**Exercise details**.
In the listing below, a line holding "МАГАЗИН СЕРТИФИКАЦИОННЫХ Э" and a line holding "Upgrade Java SE 7 to Java SE" mark the range. Retype both exactly, with all lines between them.

**Records supplied**.
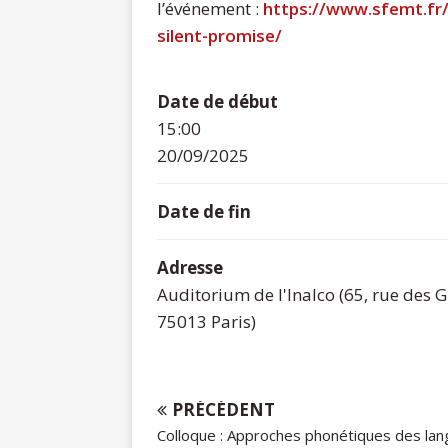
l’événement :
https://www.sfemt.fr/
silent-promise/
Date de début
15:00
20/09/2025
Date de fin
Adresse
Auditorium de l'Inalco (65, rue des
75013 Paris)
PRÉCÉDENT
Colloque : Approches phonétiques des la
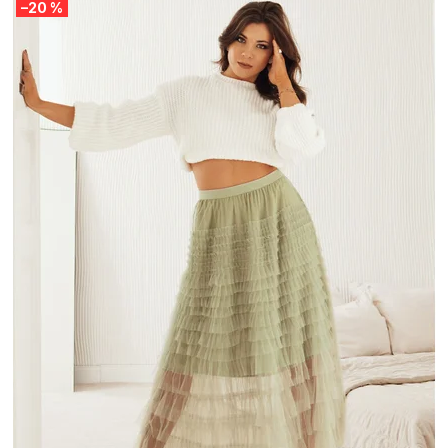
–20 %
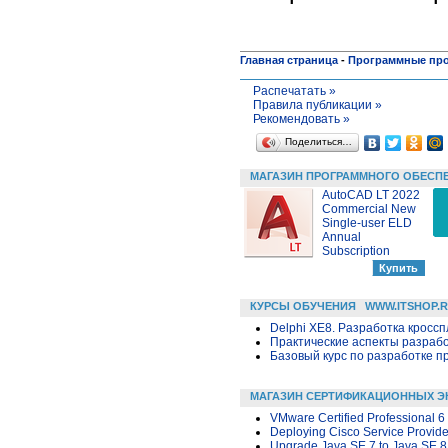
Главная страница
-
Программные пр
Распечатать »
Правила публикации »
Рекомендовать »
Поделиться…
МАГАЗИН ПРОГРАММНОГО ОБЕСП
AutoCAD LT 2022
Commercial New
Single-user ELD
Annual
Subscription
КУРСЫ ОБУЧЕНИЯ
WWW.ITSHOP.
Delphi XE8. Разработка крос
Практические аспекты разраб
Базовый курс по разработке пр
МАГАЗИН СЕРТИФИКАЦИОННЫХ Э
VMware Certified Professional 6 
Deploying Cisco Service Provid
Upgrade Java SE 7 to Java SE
* * *
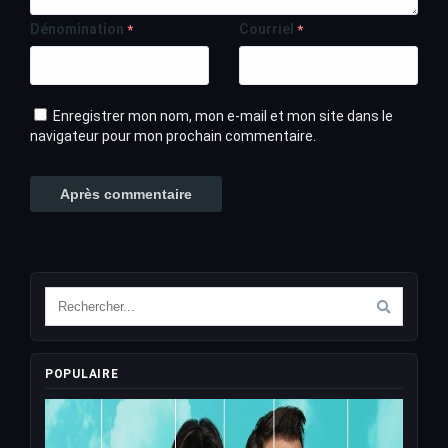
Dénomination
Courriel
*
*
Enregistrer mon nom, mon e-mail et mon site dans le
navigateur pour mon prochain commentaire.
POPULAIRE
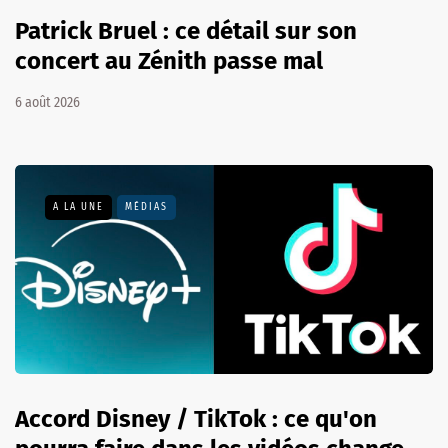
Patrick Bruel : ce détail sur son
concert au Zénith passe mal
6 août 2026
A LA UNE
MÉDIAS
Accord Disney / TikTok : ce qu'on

**Task output**.
МАГАЗИН СЕРТИФИКАЦИОННЫХ Э
VMware Certified Professional 6 
Deploying Cisco Service Provid
Upgrade Java SE 7 to Java SE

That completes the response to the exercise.